Aren't your views on worship divisive?

Upon review of your very thorough and thought-provoking website, I am curious as to why no individual member of your brotherhood is named as author of any of the lessons.

In any event, I am a member of a church of Christ which is struggling to bring Jesus to this fallen, modern world. Worship is central to this task. How is it then that I should not employ every means at my disposal, within the bounds of clear and acceptable scriptural practice, to carry out this great commission?

I believe that Jesus died to save me from the fires of hell, not to establish an order of worship which, in truth, is not anywhere in the New Testament formally and firmly set forth. Does not the traditional church of Christ "doctrine" concerning worship, loosely and inconsistently based upon the translation and interpretation of ancient human language, work to divide rather than unite? Such is contradictory to the Bible's teachings. As Paul says in Ephesians 4, "As a prisoner for the Lord, then, I urge you to live a life worthy of the calling you have received. Be completely humble and gentle; be patient, bearing with one another in love. Make every effort to keep the unity of the Spirit in the bond of peace. There is one body and one Spirit--just as you were called to one hope when you were called--one Lord, one faith, one baptism; one God and Father of all, who is over all and through all and in all." We are commanded by Jesus that "God is spirit, and his worshipers must worship in spirit and in truth." Jesus himself is "...the way, the truth, and the life..." It is strikingly more clear from any translation of the Bible that the way of God is that of unity among those who believe in his son. That being said, what good does it do to insist on perpetuating arguments based on human conclusions which fragment the body of believers in the one, true and living God and frustrate the Spirit's work among and through us?
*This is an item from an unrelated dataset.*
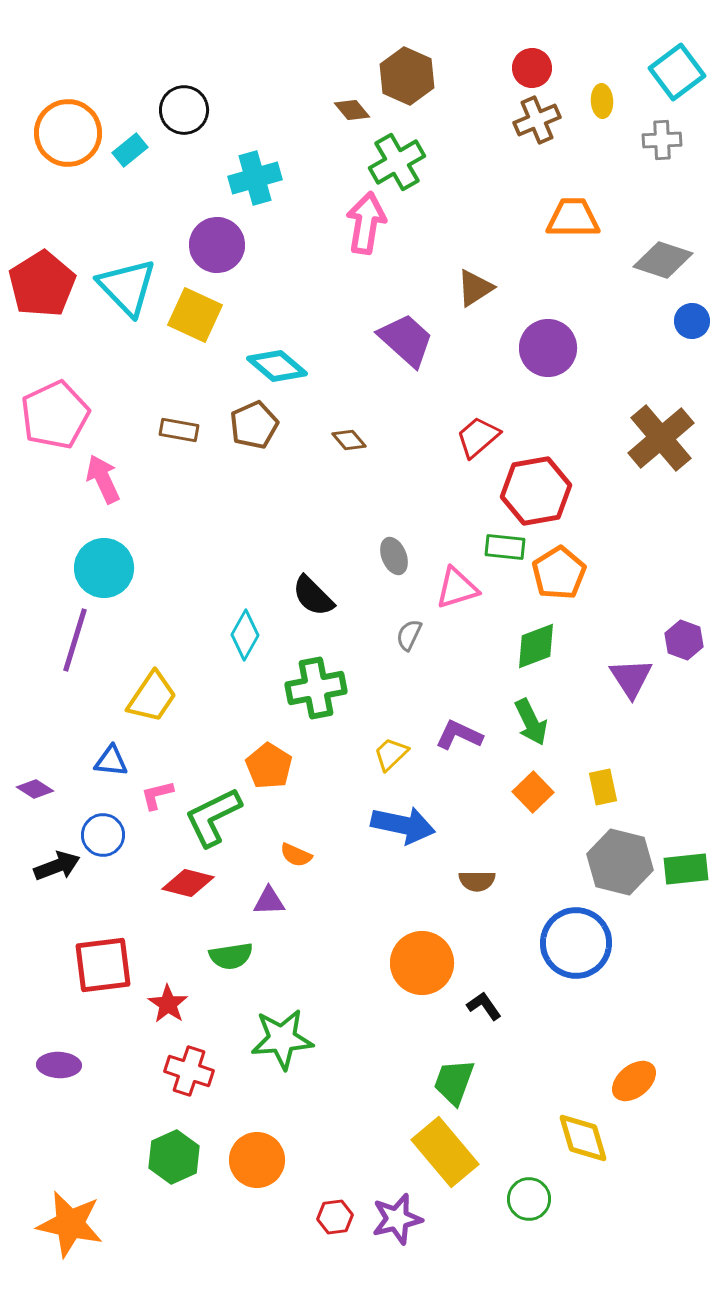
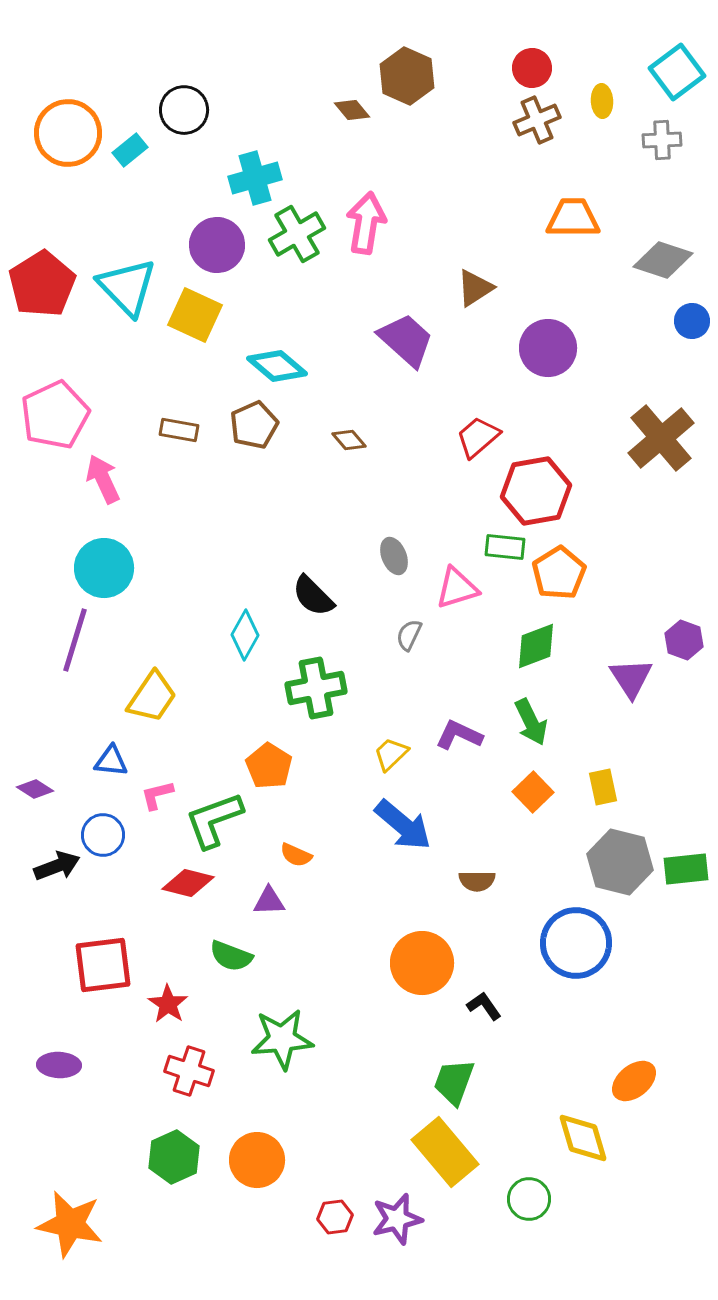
green cross at (397, 162): moved 100 px left, 72 px down
green L-shape at (213, 817): moved 1 px right, 3 px down; rotated 6 degrees clockwise
blue arrow at (403, 825): rotated 28 degrees clockwise
green semicircle at (231, 956): rotated 30 degrees clockwise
I very much appreciate your fervor and faith and commend you for your efforts in preparing your website. You should, however, strive to refrain from alienating those who would love and follow Christ by judging and condemning them over the disputable matters of worship.

The Answer:

I am thankful that you find our website helpful. No one can argue with your stated aim of employing every means at your disposal, within the bounds of clear and acceptable scriptural practice, to carry out the great commission. That is certainly one of the greatest tasks of the body of Christ. From your statement (it is not really a question) it seems, however, that your practice is quite different from your statement. While you speak of “acceptable scriptural practice,” you do not say to whom it is to be acceptable. One could infer from your statement that you are governed by what is acceptable to you and to those you say that you are trying to reach. You don’t say where you think Thy Word Is Truth has gone astray from the Truth. In fact, you don’t even say that it has. You simply suggest that there are those who would love and follow Jesus if they could do it their way. Apparently you are willing to sacrifice the Truth in order to reach them. Having done so, have you really reached them with the Truth, the whole Truth, and nothing but the Truth? Most likely, the teaching to which you object is instrumental music in the worship of God. Strangely, you make no attempt to justify your position that this Truth is not clearly taught in scripture. You offer nothing but your opinion. Let me say as kindly as I know how, but as forthrightly as it needs to be said, that your opinion unsupported by scripture carries no weight.

Moreover, it is not those who hold to the apostolic teaching and practice that are divisive. There is no dispute that the apostolic church (the church of the New Testament) did not use mechanical instruments of music in worship. Its introduction was a change of apostolic practice. Logic places the burden of proof to justify change on the change agent. The only argument that you have offered is that if that Truth were surrendered you think you could reach more people. How far are you willing to go with that principle? When someone argues that there is more than one God, are you willing to surrender that Truth to reach more people? When someone argues that Jesus is not the only way to God, are you willing to surrender that truth to reach more people? If you would not do so, then have you not accepted the fact that the principle you espouse is false?

You quote Ephesians 4, and a good passage it is. It says that there is one body and one Spirit, even as you are called in one hope of your calling, one Lord, one faith, one baptism, on God and Father of all. If you change the faith thus having at least two (the original and the changed), can not all of the “ones” be changed? If not, why not? The only reason you could possibly give and cling to a changed faith is that you don’t want to. That leaves you with no logical argument against those who want more than one God and one Lord.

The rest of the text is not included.